Burning man was off to a very wet start this year – the rain bands from Hurricane Hilary extended all the way to the Black Rock Desert, soaking the playa and the surrounding hills. Funny thing about an event held on a dry lake bed…. It’s a lake when it rains! And rain it did – Lake Lahontan rose to a few inches, which grounded all activity. Gate was closed and all on site traffic completely stopped for a few days during Early Arrival/ build week, which meant that once the playa dried out, everyone had to work twice as hard to bring the city to life. In the meantime, some folks definitely had fun imagining some watery art installations with AI!
Photo: Evan Halleck
As architects, we’ve enjoyed our adventures at Burning Man for decades, delighted and inspired by the creativity and community that is celebrated in such a remote location. Far from a “fun festival,” our experiences at Burning Man highlight planning, strategy, community and collaboration – a direct reflection of our own project process off Playa! Being on playa during early arrival gives us a wide experience of creation and delight – and here’s some of our highlights.
One of the most anticipated features of Burning Man is the incredible art that dots the Playa. Anchored by the Man and Temple, there are more than 200 pieces that add to the creative experience, not to mention art cars, art bikes and the creativity of the participants themselves. Not all the art burns – there’s a rigorous vetting and placement system that determines which pieces can be burned, and a schedule for each day’s burn – but even the temporary, ephemeral pieces that show for just a day or 2 can prove to be magical.
The eponymous Man himself sits on a pavilion which relates to the overall theme of the event. This year’s Animalia theme inspired an array of designs including snakes and beetles, but the winning submission is artist Tim Bremmer’s “Hive” – the Man stands on a network of honeycomb like structures, comparing Burners to a “proper bee colony” where everyone has their own “roles and exist in a beautifully designed place)

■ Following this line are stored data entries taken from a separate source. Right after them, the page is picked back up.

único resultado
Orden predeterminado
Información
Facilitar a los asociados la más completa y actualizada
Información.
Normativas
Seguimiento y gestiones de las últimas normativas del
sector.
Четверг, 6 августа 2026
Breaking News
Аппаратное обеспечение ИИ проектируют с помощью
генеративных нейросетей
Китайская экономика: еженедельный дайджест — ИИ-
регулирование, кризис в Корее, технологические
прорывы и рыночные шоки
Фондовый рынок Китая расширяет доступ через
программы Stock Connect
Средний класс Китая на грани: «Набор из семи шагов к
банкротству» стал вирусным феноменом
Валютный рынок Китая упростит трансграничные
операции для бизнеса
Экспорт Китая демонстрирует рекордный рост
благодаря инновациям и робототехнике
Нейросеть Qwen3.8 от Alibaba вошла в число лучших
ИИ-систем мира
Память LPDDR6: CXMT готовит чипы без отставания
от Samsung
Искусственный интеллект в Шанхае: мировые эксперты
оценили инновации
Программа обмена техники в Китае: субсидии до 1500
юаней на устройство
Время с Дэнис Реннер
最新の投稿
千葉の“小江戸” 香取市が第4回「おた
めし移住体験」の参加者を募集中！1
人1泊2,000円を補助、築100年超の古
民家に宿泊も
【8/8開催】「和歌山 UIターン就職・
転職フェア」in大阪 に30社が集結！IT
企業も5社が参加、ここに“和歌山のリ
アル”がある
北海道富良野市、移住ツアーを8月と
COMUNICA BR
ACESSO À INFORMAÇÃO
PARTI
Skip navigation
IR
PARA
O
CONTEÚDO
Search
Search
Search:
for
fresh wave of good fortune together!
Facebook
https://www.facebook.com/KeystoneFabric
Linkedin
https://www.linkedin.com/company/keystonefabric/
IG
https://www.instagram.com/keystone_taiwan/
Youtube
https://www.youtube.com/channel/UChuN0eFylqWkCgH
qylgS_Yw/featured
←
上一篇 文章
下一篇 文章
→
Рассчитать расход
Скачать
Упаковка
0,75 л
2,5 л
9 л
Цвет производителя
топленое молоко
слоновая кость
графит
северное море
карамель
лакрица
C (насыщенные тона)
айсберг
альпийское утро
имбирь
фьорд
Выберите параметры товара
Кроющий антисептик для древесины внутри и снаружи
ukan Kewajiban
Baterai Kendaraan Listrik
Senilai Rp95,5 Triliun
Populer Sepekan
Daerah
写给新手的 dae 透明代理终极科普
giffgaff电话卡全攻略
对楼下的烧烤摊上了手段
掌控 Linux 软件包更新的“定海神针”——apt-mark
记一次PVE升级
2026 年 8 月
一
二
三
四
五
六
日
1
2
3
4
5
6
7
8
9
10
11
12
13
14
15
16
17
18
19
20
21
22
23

Photo: The Burning Man Project
Temple is a rare and special place on Playa, offering a cathartic space of quiet and contemplation, rest and restoration – it’s the site of celebrations and memorials every year. This year’s Temple of the Heart is designed by Ela Madej and Reed Finlay. Modeled after a desert flower, with a central Rose Altar that was created by community members from across the world, celebrating the sense of community that many Burners love.
Photo: Dennis Hinkamp
Burning Man Art Honoraria winners include Burden of The Beast by New Orleans artist Walker Babington, a fantastical folk-art sculpture depicting a giant, long-legged bison with a house at its torso symbolizing the task of relocating one's intrinsic understanding of 'home,' particularly in the face of a natural disaster.
Mock Up: Walker Babington
One of the most poignant pieces we’re eager to see is 1000 Hands, a monumental tapestry created with over 500 participants. Celebrating fine craftsmanship, this collaboration between Maria Gotay and Nic DeBruyne, stands 50’ tall, responds to the desert winds and includes swings at the bottom.
Photo: 1000 Hands Art
#VAGR is a massive inflated hot pink tiger, simultaneously impressive and whimsical! Created by Armenian artist Misha Libertee, #VAGR is intended to draw attention to the struggles tigers face in the wild. And the Playa wouldn't be the Playa with out the ever-present Art Cars, they never disappoint and we’re eager to get our eyes full. Two astonishing examples are The USS Galavant, one of Playa’s longest running Pirate Ship Art Cars and the wonderful El Pulpo Magnifico – a fire breathing articulated Octopus that roams playa day and night.
Into dust we go!
All photos provided by artists and participants and credited as available.